- Your goal: Track down each line below containing the string "target" and copy it.

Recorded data
--- --- ---

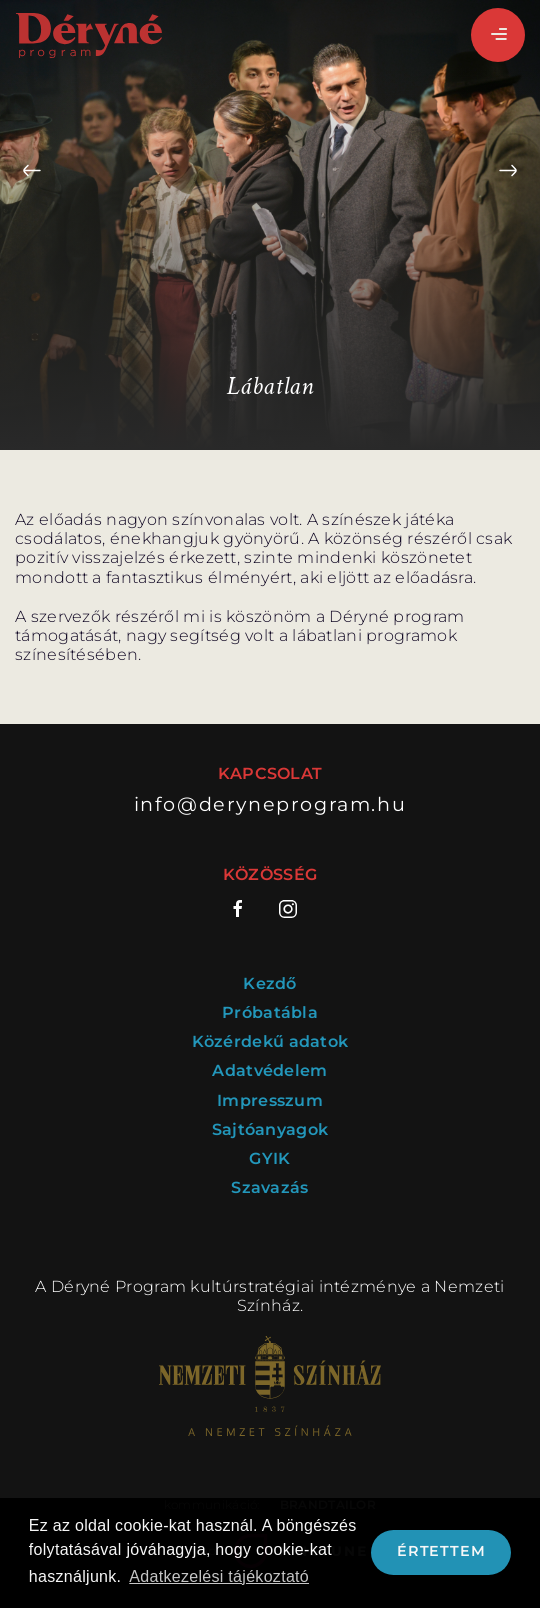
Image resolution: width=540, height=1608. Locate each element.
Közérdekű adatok (270, 1041)
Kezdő (270, 983)
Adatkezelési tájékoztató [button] (219, 1576)
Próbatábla (270, 1012)
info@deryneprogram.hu (270, 804)
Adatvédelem (269, 1070)
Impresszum (270, 1100)
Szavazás (269, 1187)
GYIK (269, 1158)
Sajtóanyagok (270, 1129)
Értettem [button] (441, 1551)
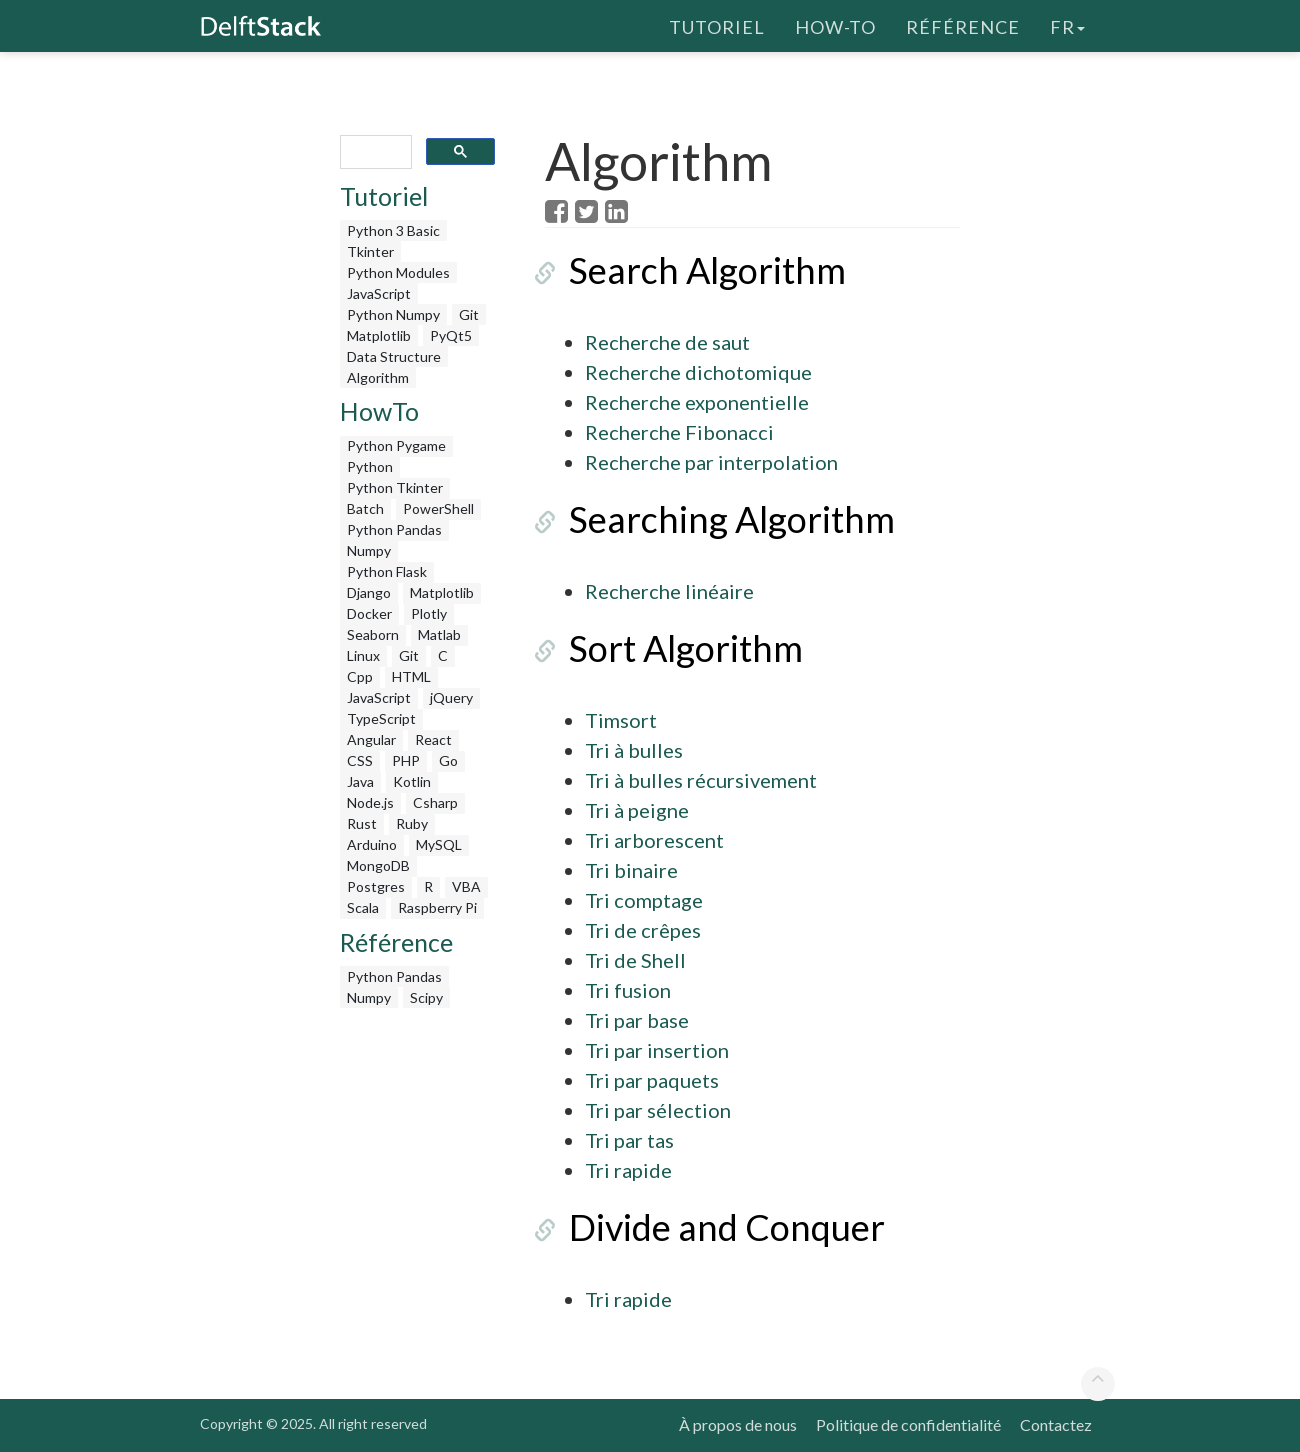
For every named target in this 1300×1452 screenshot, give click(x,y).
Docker (369, 613)
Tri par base (637, 1020)
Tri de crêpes (643, 930)
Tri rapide (628, 1170)
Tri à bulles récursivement (701, 780)
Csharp (435, 802)
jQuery (451, 697)
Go (448, 760)
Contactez (1056, 1424)
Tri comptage (644, 900)
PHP (406, 760)
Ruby (412, 823)
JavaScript (379, 293)
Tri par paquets (652, 1080)
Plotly (429, 613)
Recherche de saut (667, 342)
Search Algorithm (683, 270)
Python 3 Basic (393, 230)
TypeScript (381, 718)
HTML (411, 676)
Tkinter (370, 251)
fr (1067, 25)
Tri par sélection (658, 1110)
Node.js (370, 802)
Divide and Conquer (703, 1227)
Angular (371, 739)
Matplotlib (379, 335)
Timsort (621, 720)
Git (469, 314)
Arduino (372, 844)
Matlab (439, 634)
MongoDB (378, 865)
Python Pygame (396, 445)
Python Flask (387, 571)
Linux (363, 655)
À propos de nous (738, 1424)
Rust (362, 823)
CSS (360, 760)
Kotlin (412, 781)
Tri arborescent (654, 840)
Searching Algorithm (708, 519)
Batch (365, 508)
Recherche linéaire (669, 591)
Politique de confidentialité (908, 1424)
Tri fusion (628, 990)
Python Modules (398, 272)
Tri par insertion (657, 1050)
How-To (835, 25)
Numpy (369, 550)
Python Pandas (394, 529)
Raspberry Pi (437, 907)
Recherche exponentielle (697, 402)
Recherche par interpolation (711, 462)
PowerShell (438, 508)
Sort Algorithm (662, 648)
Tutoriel (717, 25)
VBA (466, 886)
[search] (374, 152)
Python (370, 466)
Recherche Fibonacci (679, 432)
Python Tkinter (395, 487)
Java (360, 781)
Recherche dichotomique (698, 372)
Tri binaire (631, 870)
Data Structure (394, 356)
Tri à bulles (634, 750)
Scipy (426, 997)
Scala (363, 907)
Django (369, 592)
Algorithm (378, 377)
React (433, 739)
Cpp (360, 676)
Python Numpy (393, 314)
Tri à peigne (637, 810)
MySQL (439, 844)
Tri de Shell (635, 960)
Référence (963, 25)
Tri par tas (629, 1140)
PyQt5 (451, 335)
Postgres (376, 886)
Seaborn (373, 634)
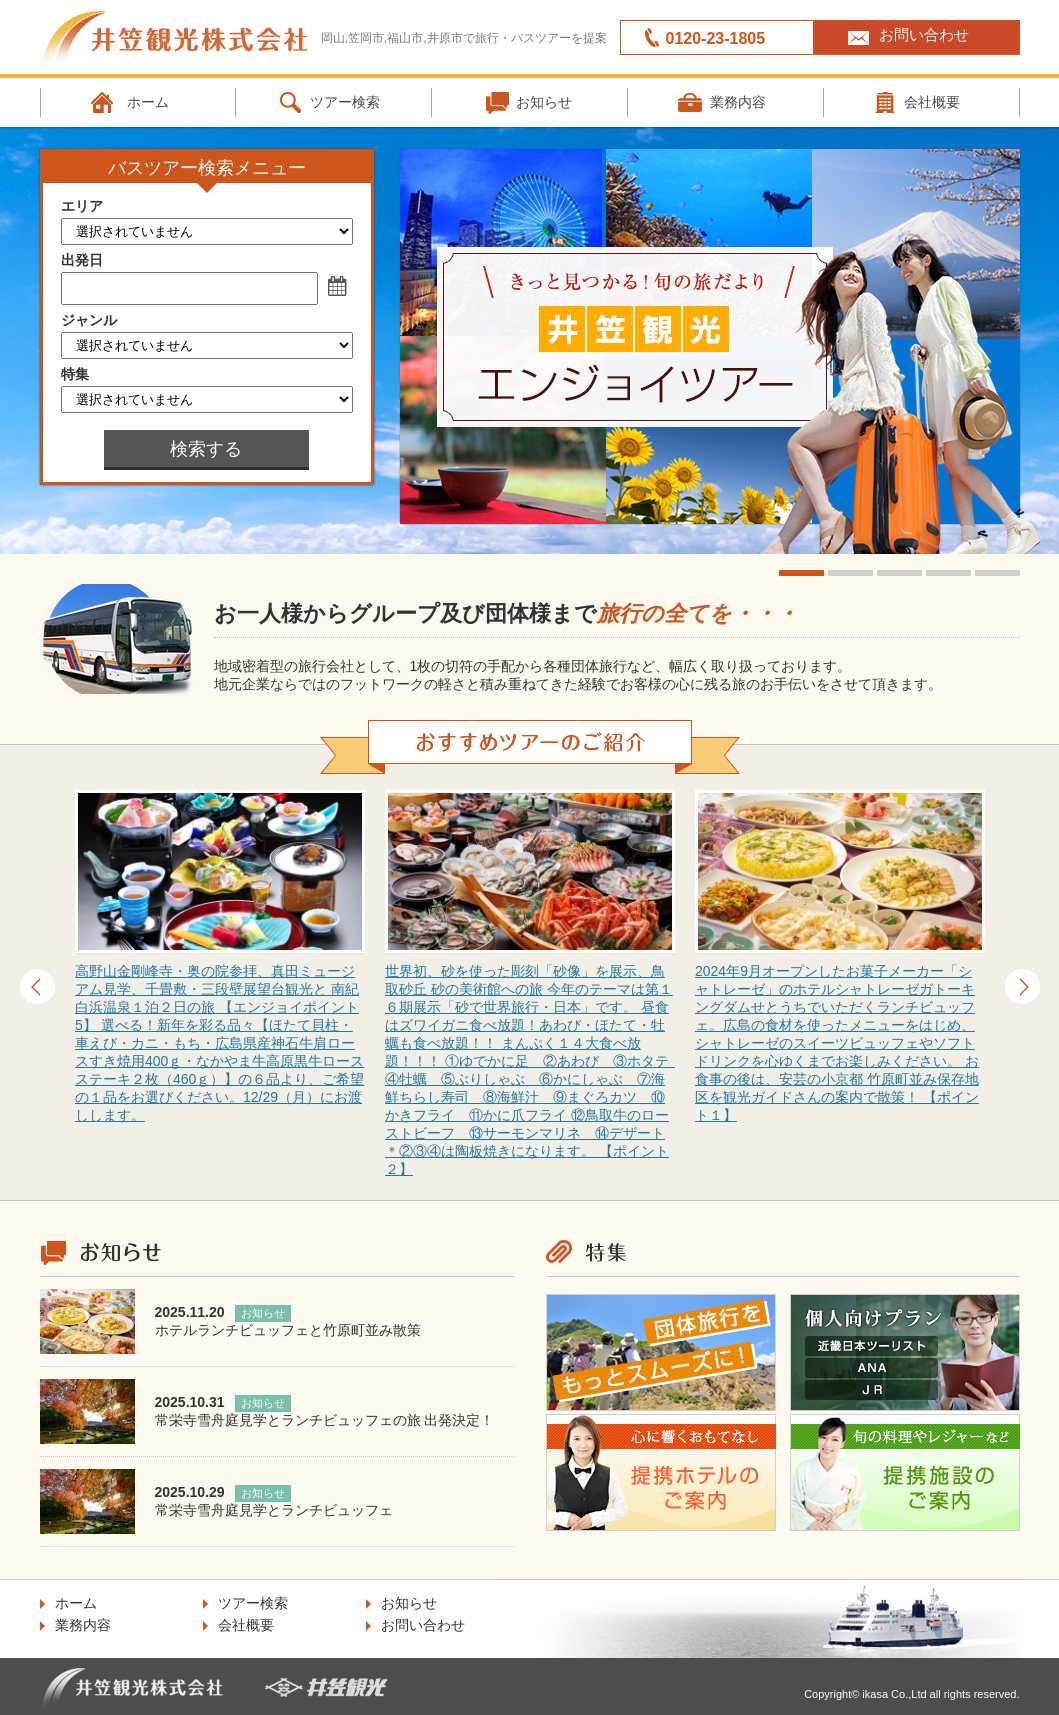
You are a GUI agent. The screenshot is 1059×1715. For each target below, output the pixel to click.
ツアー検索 (345, 102)
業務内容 (738, 102)
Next (1022, 986)
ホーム (148, 102)
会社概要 (246, 1625)
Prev (37, 986)
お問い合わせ (924, 34)
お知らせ (544, 102)
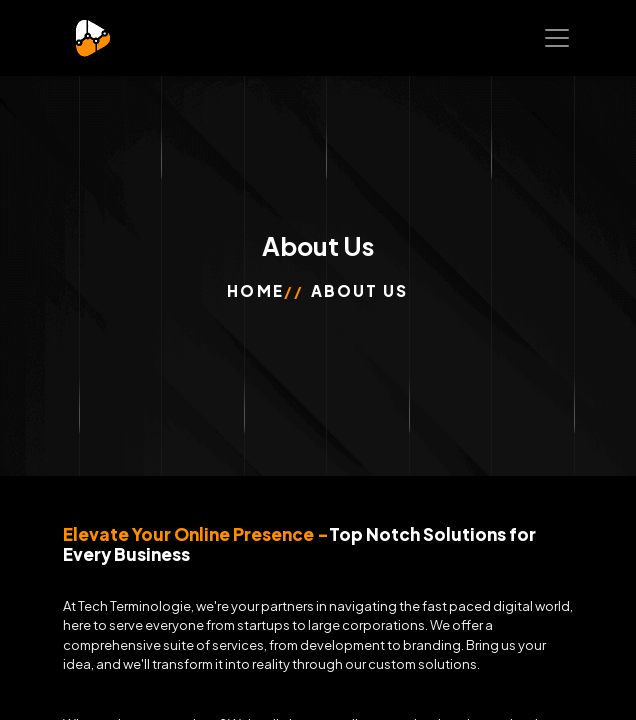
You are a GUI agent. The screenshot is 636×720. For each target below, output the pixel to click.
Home (255, 290)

--- --- ---

- Response for this exercise:
For every named target in this 1300×1452 screenshot, give click(x,y).
You are a GUI agent. The screenshot is 1059×1715. For each target below, output the pixel to click.
You are a GUI agent. The screenshot is 636×720. For each target below, output the pixel to click.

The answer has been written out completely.